## Data entries
*** Block opens ***
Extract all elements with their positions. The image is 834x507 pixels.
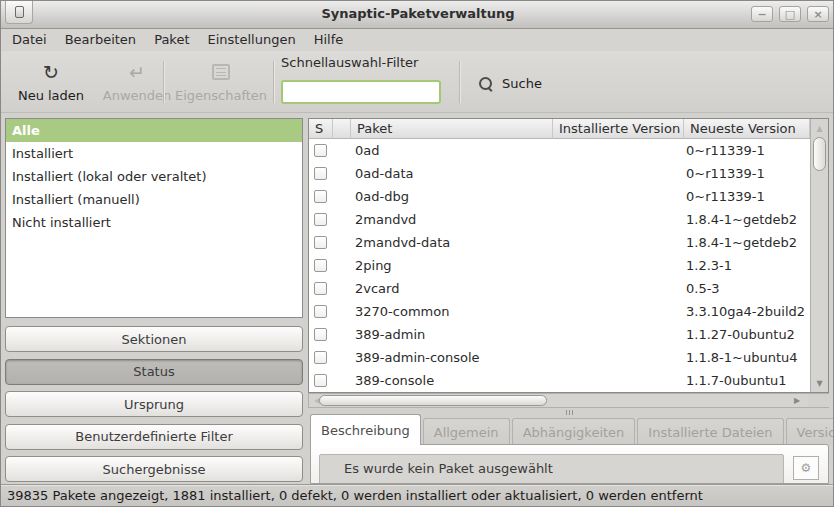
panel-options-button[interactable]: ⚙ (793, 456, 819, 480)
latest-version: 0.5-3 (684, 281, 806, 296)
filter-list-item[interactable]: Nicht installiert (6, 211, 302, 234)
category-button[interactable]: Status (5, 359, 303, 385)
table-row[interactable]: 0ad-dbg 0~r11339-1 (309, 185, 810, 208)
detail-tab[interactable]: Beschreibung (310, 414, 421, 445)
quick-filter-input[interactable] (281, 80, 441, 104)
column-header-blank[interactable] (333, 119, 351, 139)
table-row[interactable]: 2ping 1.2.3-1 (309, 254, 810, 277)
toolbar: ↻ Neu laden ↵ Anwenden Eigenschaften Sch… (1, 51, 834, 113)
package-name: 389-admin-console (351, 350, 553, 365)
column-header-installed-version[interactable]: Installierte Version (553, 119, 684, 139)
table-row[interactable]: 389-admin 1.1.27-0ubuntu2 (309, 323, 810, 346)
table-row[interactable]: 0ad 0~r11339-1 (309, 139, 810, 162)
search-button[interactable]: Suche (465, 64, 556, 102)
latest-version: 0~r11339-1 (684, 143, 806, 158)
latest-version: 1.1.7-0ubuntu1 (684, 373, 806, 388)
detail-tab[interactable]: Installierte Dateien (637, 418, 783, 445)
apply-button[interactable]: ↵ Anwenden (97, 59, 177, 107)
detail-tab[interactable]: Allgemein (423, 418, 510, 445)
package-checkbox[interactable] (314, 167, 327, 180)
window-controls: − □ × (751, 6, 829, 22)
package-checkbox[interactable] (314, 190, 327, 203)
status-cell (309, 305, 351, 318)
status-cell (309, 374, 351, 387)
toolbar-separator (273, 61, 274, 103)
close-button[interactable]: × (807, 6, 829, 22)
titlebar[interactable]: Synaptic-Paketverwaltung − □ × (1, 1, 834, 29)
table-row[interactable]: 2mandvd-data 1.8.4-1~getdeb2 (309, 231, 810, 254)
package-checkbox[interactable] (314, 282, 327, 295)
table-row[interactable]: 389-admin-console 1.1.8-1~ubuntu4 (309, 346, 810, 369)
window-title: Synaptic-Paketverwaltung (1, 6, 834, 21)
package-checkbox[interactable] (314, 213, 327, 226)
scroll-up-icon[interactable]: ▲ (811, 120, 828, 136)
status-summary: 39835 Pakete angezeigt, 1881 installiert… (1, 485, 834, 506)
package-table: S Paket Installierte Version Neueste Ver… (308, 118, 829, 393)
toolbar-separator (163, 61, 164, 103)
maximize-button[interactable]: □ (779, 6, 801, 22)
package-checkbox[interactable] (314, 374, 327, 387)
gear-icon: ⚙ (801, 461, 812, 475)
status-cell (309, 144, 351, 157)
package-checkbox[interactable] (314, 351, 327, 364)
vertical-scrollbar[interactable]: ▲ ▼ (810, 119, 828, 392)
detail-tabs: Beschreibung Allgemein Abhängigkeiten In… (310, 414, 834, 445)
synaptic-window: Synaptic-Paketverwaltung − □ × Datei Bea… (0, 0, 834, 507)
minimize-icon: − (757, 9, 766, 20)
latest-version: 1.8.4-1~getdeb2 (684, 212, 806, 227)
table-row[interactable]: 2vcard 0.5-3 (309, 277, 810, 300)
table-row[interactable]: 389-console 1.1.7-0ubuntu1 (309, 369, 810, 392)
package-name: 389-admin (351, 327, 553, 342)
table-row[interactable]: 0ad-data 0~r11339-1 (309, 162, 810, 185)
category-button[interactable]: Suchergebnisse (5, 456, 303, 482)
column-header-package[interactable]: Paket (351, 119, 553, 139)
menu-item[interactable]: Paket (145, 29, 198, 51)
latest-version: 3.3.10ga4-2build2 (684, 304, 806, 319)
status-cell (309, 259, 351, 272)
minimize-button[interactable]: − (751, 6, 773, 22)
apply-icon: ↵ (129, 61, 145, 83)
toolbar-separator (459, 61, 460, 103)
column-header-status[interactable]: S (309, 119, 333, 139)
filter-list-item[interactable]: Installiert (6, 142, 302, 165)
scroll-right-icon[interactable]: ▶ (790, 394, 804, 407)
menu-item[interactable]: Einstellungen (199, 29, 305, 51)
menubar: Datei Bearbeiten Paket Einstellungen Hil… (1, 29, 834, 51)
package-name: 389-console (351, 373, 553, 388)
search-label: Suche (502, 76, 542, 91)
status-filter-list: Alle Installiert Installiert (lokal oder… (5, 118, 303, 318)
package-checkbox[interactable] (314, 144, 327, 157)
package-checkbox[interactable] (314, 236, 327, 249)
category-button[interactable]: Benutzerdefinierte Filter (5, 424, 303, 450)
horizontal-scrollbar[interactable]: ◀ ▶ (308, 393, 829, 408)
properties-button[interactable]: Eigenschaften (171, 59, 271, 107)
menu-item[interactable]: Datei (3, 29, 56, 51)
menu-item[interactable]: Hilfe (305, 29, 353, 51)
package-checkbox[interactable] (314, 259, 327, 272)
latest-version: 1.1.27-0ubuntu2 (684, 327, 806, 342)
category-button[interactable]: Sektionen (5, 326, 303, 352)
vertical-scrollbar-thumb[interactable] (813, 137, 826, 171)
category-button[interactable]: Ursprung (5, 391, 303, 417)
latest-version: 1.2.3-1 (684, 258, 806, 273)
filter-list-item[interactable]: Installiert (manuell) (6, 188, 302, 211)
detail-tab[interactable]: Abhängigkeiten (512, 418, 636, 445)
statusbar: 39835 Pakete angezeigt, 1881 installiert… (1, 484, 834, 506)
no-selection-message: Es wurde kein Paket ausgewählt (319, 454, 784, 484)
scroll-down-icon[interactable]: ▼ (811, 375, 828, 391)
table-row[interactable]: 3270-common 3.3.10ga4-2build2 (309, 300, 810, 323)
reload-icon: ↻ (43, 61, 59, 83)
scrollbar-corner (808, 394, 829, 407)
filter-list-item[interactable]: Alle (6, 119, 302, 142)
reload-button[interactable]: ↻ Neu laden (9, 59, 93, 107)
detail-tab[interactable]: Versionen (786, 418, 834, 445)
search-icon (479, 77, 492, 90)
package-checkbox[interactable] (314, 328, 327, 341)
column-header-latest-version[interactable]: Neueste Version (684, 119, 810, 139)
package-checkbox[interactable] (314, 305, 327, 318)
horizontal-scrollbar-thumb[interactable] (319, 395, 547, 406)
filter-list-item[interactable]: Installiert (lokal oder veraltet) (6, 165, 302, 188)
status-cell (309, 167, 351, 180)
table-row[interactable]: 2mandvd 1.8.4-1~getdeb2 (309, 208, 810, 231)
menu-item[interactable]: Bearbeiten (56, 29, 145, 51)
*** Block closes ***
## ASSIGNMENT
Above are the entries; copy out every line among them that contains the word "Anwenden".

## ANSWER TO THIS EXERCISE
toolbar: ↻ Neu laden ↵ Anwenden Eigenschaften Sch… (1, 51, 834, 113)
apply-button[interactable]: ↵ Anwenden (97, 59, 177, 107)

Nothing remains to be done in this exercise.